Democrats plan major investments in state legislative races
A top Democratic group will spend as much as $50 million trying to win back state legislative seats this year, a record-breaking investment that reflects the urgency of a pending redistricting and reapportionment process that will determine control of Congress for the next decade.
The Democratic Legislative Campaign Committee (DLCC) will target legislative seats in seven Republican-controlled states, where the party is within just a handful of seats of reclaiming control of one or both legislative chambers, said Jessica Post, the group’s president. Most of the states on the legislative chessboard are also key to both parties’ paths to the White House.

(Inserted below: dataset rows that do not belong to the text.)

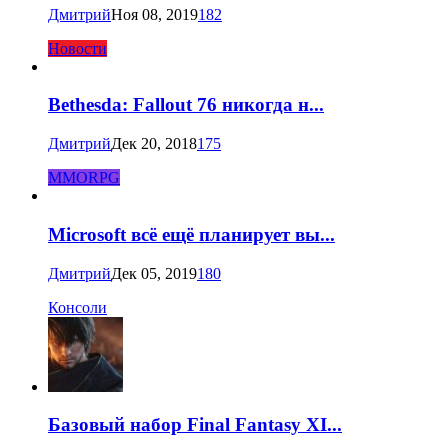
Дмитрий
Ноя 08, 2019
182
Новости
Bethesda: Fallout 76 никогда н...
Дмитрий
Дек 20, 2018
175
MMORPG
Microsoft всё ещё планирует вы...
Дмитрий
Дек 05, 2019
180
Консоли
Базовый набор Final Fantasy XI...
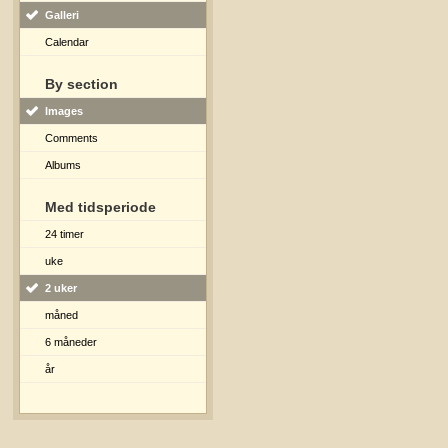
Galleri
Calendar
By section
Images
Comments
Albums
Med tidsperiode
24 timer
uke
2 uker
måned
6 måneder
år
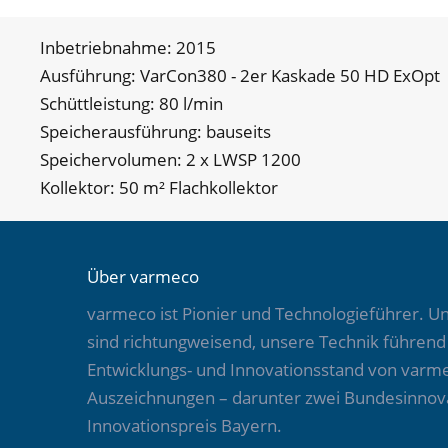
Inbetriebnahme: 2015
Ausführung: VarCon380 - 2er Kaskade 50 HD ExOpt
Schüttleistung: 80 l/min
Speicherausführung: bauseits
Speichervolumen: 2 x LWSP 1200
Kollektor: 50 m² Flachkollektor
Über varmeco
varmeco ist Pionier und Technologieführer. U
sind richtungweisend, unsere Technik führen
Entwicklungs- und Innovationsstand von varm
Auszeichnungen – darunter zwei Bundesinnova
Innovationspreis Bayern.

“We have this generational opportunity to change the composition of state legislatures while also building out this incredible infrastructure across the country to help the presidential campaign from the ground up,” Post said.
Democrats need to pick up just five seats to win back the North Carolina state Senate, and six seats to reclaim control of the state House. In Pennsylvania, Democrats are four seats from taking back the state Senate, and nine seats away from a House majority. They need four seats to flip the Michigan state House and the Iowa state House, two to reclaim the Minnesota state Senate and nine more seats to win control of the Texas state House.

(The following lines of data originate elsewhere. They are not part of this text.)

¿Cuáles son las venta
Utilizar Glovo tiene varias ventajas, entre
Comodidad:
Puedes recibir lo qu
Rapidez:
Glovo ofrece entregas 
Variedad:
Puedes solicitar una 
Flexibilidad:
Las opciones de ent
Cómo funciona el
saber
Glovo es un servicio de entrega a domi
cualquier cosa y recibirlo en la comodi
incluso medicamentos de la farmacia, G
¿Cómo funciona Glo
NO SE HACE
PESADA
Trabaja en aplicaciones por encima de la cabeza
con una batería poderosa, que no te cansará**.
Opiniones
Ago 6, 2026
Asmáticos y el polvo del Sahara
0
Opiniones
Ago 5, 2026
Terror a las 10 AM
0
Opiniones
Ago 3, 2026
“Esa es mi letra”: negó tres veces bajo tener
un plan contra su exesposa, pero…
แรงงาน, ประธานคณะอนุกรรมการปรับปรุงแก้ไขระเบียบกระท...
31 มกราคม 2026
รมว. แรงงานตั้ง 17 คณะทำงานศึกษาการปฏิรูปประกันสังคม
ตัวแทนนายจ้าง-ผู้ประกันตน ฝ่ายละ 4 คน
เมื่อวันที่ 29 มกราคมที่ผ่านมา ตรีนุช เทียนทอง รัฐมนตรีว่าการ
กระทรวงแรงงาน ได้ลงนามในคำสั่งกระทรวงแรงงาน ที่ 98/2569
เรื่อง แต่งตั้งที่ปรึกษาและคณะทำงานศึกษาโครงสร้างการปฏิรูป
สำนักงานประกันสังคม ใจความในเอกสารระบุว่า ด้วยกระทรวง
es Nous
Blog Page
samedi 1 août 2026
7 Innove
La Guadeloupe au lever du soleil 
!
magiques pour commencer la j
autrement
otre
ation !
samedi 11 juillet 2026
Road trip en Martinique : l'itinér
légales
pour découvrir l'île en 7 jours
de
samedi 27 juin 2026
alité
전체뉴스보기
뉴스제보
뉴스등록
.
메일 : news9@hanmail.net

The party is two seats away from controlling the Arizona state House for the first time since 1964, and three seats away from winning the state Senate for the first time since 1992.

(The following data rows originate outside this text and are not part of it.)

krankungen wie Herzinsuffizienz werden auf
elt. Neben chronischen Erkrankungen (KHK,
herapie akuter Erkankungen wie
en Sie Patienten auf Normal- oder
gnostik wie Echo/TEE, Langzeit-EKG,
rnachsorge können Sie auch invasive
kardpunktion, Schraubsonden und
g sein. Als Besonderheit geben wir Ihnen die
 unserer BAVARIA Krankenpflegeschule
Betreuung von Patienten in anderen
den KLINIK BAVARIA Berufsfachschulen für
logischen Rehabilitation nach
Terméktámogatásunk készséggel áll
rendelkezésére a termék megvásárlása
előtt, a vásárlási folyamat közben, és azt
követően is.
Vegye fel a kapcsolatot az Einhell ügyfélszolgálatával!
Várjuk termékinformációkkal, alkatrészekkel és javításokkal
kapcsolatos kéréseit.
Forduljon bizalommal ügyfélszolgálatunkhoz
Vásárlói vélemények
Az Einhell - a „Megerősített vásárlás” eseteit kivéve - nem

The opportunities Democrats see this year reflect the fact that the party is still clawing its way back from the hole they dug for themselves in 2010, when the Tea Party tidal wave handed the GOP control of dozens of state legislative chambers. Republicans used those well-timed wins to draw district lines in their favor in states across the country, cementing control of many state legislatures — and the U.S. House of Representatives — for years to follow.
“It’s no surprise Democrats are excited, they’re at rock bottom and the only way is up,” said Dave Abrams, the spokesman for the Republican State Leadership Committee (RSLC), the DLCC’s counterpart. “They’ve been losing in the states for a decade.”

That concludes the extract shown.